Byruhn smiled coldly, briefly. “Words are cheap; they are only air, after all. If you so distrust me and my motives, feel me to be without honor, what makes you think that I will abide by any oath, even a Sword Oath?”
“You are without doubt a noble Sword Brother, my lord prince, an Initiate. You know and I know that no outside compunction is necessary to keep an Initiate of the Sword faithful to a solemnly sworn Sword Oath; for, if you should break the oath, that oath will kill you—the honor of pure Steel is not lightly cast aside, not by any Initiate, reasons or rank- notwithstanding.”
The gaze of the blue-green eyes wavered momentarily and the prince shifted in his armchair, appearing suddenly a bit uncomfortable. “You and all your followers are within New Kuhmbuhluhn, within one of the strongest strongholds of New Kuhmbuhluhn, sir duke. All of you are within my power.
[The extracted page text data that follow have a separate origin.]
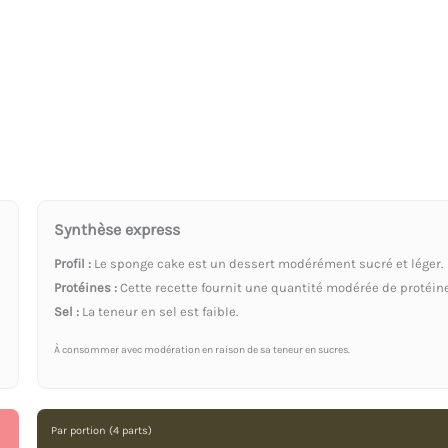
Synthèse express
Profil :
Le sponge cake est un dessert modérément sucré et léger.
Protéines :
Cette recette fournit une quantité modérée de protéine
Sel :
La teneur en sel est faible.
À consommer avec modération en raison de sa teneur en sucres.
Par portion (4 parts)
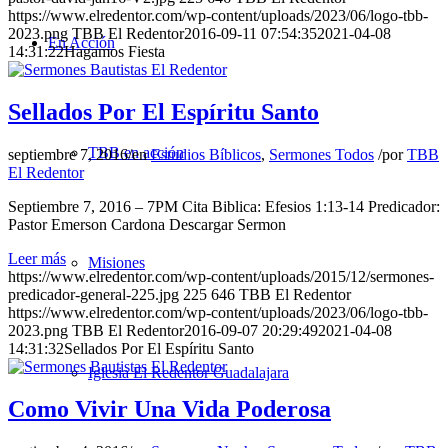
https://www.elredentor.com/wp-content/uploads/2023/06/logo-tbb-
2023.png
TBB El Redentor
2016-09-11 07:54:35
2021-04-08
En Acción
14:31:22
Hagamos Fiesta
Sellados Por El Espíritu Santo
TBB en acción
septiembre 7, 2016
/
en
Estudios Bíblicos
,
Sermones Todos
/
por
TBB
El Redentor
Septiembre 7, 2016 – 7PM Cita Biblica: Efesios 1:13-14 Predicador:
Pastor Emerson Cardona Descargar Sermon
Leer más
Misiones
https://www.elredentor.com/wp-content/uploads/2015/12/sermones-
predicador-general-225.jpg
225
646
TBB El Redentor
https://www.elredentor.com/wp-content/uploads/2023/06/logo-tbb-
2023.png
TBB El Redentor
2016-09-07 20:29:49
2021-04-08
14:31:32
Sellados Por El Espíritu Santo
Iglesia El Redentor Guadalajara
Como Vivir Una Vida Poderosa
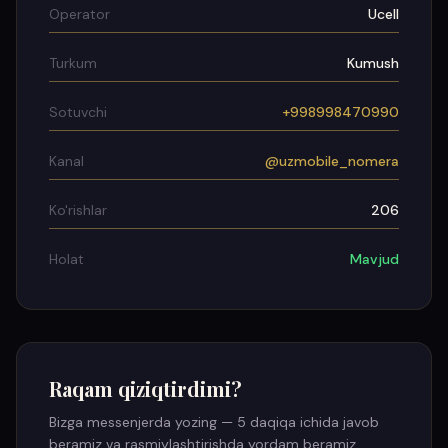
Operator
Ucell
Turkum
Kumush
Sotuvchi
+998998470990
Kanal
@uzmobile_nomera
Ko'rishlar
206
Holat
Mavjud
Raqam qiziqtirdimi?
Bizga messenjerda yozing — 5 daqiqa ichida javob
beramiz va rasmiylashtirishda yordam beramiz.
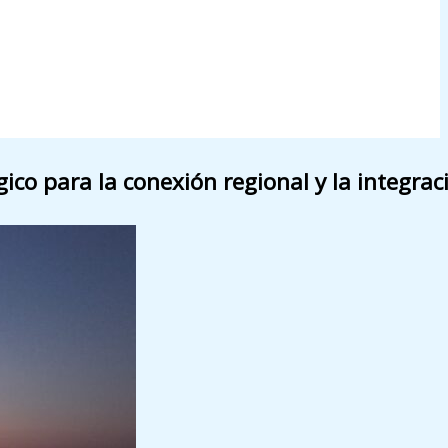
ico para la conexión regional y la integra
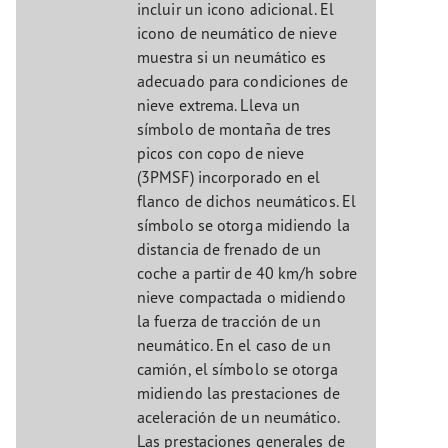
incluir un icono adicional. El
icono de neumático de nieve
muestra si un neumático es
adecuado para condiciones de
nieve extrema. Lleva un
símbolo de montaña de tres
picos con copo de nieve
(3PMSF) incorporado en el
flanco de dichos neumáticos. El
símbolo se otorga midiendo la
distancia de frenado de un
coche a partir de 40 km/h sobre
nieve compactada o midiendo
la fuerza de tracción de un
neumático. En el caso de un
camión, el símbolo se otorga
midiendo las prestaciones de
aceleración de un neumático.
Las prestaciones generales de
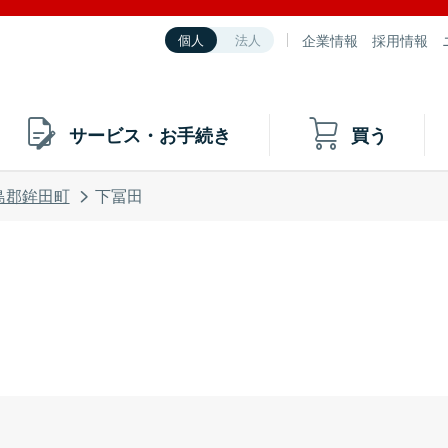
企業情報
採用情報
個人
法人
サービス・お手続き
買う
島郡鉾田町
下冨田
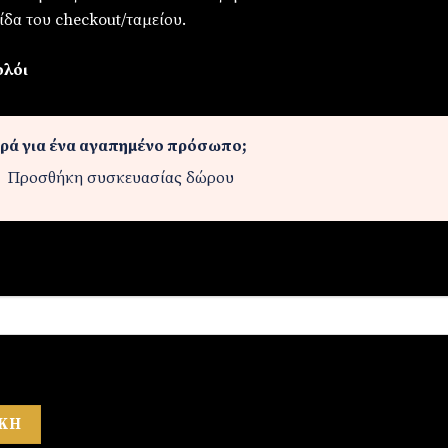
ίδα του checkout/ταμείου.
ολόι
ρά για ένα αγαπημένο πρόσωπο;
Προσθήκη συσκευασίας δώρου
ΚΗ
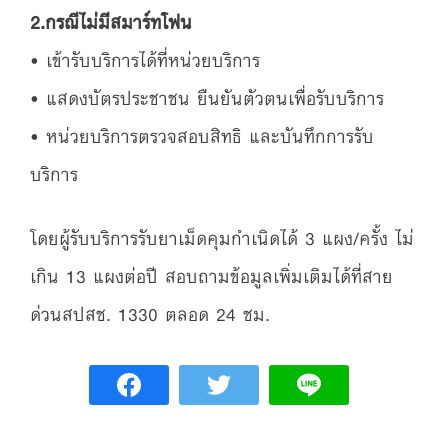
2.กรณีไม่มีสมาร์ทโฟน
• เข้ารับบริการได้ที่หน่วยบริการ
• แสดงบัตรประชาชน ยืนยันตัวตนเพื่อรับบริการ
• หน่วยบริการตรวจสอบสิทธิ และบันทึกการรับ
บริการ
โดยผู้รับบริการรับยาเม็ดคุมกำเนิดได้ 3 แผง/ครั้ง ไม่
เกิน 13 แผงต่อปี สอบถามข้อมูลเพิ่มเติมได้ที่สาย
ด่วนสปสช. 1330 ตลอด 24 ชม.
Only a bare word from me would see all of you slain, while you I, myself, could kill within this very chamber, and none to upbraid me for that act. So how, then, do you think to bring to bear such pressure upon me as to compel me to an oath which might be my death should I decide its terms to be contradictory to the good of the kingdom?”
Bili replied, “Yes, we all are in New Kuhmbuhluhn, but we did not enter into your lands by choice, and you have but just admitted to having held us here, far beyond the time we would otherwise have departed, by way of a dishonorable strategem. Oh, aye, we’re in your power, right enough, but you’ll not have any of my squadron murdered, not when you need them to help you fight these Skohshuns of whom you speak.
“As for your veiled threat against me personally, my lord prince, you are surely aware that I do not fear you as a man, as a warrior. I will be happy to meet you either for a blood match or to the death, here in this chamber or at any other time or place, with any weapons or with none. Yes, you are a bit bigger and, mayhap, somewhat stronger, but I am both younger and faster, probably more agile, and of a certainty possess other talents of which you could not be aware.